For the last hundred years or so, science fiction has been a way for writers to imagine the future, but also, implicitly or explicitly, to think about the present. In this class, we'll read American genre and mainstream works from the 1930s to the 2010s, with particular attention to the ways in which science fiction uses language to create a world, and the ways in which its created worlds cast light on technology, gender, race, politics, and other human notions.

We will read H.P. Lovecraft's At the Mountains of Madness (1936), Ray Bradbury's The Martian Chronicles (1950; selections), Samuel R. Delany's Babel-17 (1966), Philip K. Dick's Ubik (1969), Octavia Butler's Kindred (1979), William Gibson's "Johnny Mnemonic" and "The Gernsback Continuum" (1981), and Jennifer Egan's "Black Box" (2012).
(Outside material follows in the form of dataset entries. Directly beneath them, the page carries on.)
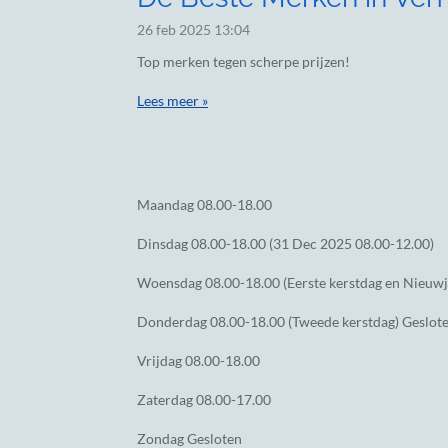
26 feb 2025
13:04
Top merken tegen scherpe prijzen!
Lees meer »
Maandag
08.00-18.00
Dinsdag
08.00-18.00 (31 Dec 2025 08.00-12.00)
Woensdag
08.00-18.00 (Eerste kerstdag en Nieuw
Donderdag
08.00-18.00 (Tweede kerstdag) Geslot
Vrijdag
08.00-18.00
Zaterdag
08.00-17.00
Zondag
Gesloten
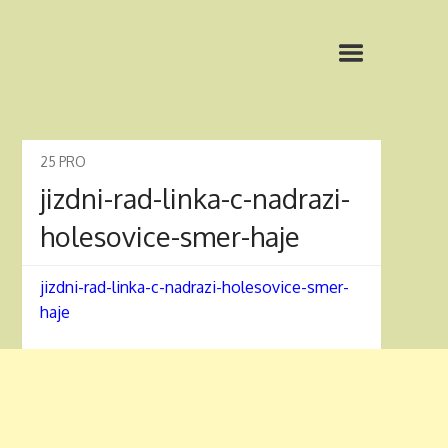
25
PRO
jizdni-rad-linka-c-nadrazi-
holesovice-smer-haje
jizdni-rad-linka-c-nadrazi-holesovice-smer-
haje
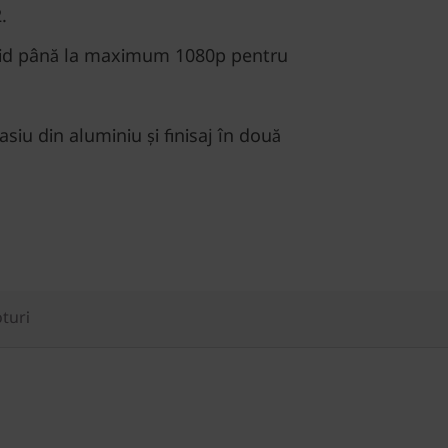
.
uid până la maximum 1080p pentru
asiu din aluminiu și finisaj în două
oturi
Please purchase the books by Lovecraft, Bradbury, Delany, Dick, and Butler. The stories by Gibson and Egan will be provided to you.

The books by Lovecraft, Bradbury, Delany, Dick, and Butler have been ordered at the Connewitzer Verlagsbuchhandlung and will be available at the beginning of October.

This seminar is part of the MA module "Consumption, Culture, and Identity."

 

Approaches to the Short Story: A Fiction Workshop

Tuesday, 3-5 pm, GWZ 3 5.15
 

The short story can take many forms: minimal and maximal, realistic and fantastic, experimental and traditional. In this class, we’ll practice the techniques of short-story writing in relation to works by writers whose short stories are quite different from one another. The first part of the course will involve directed writing exercises; the second part will be a workshop in which students will complete and revise a short story. 

Readings will include stories by Ernest Hemingway, David Foster Wallace, Vladimir Nabokov, Flannery O’Connor, Raymond Carver, Mary Gaitskill, Rivka Galchen, Philip Roth, Donald Barthelme, Lydia Davis, Junot Diaz and Kelly Link.

All students are welcome, but the number of spots is limited. Please sign up via e-mail to americanstudies@uni-leipzig.de by September 30, 2016. In your e-mail, please indicate your name, your student ID number, as well as the program in which you're currently studying. You will receive an e-mail from us informing you whether you secured a spot in the workshop after September 30.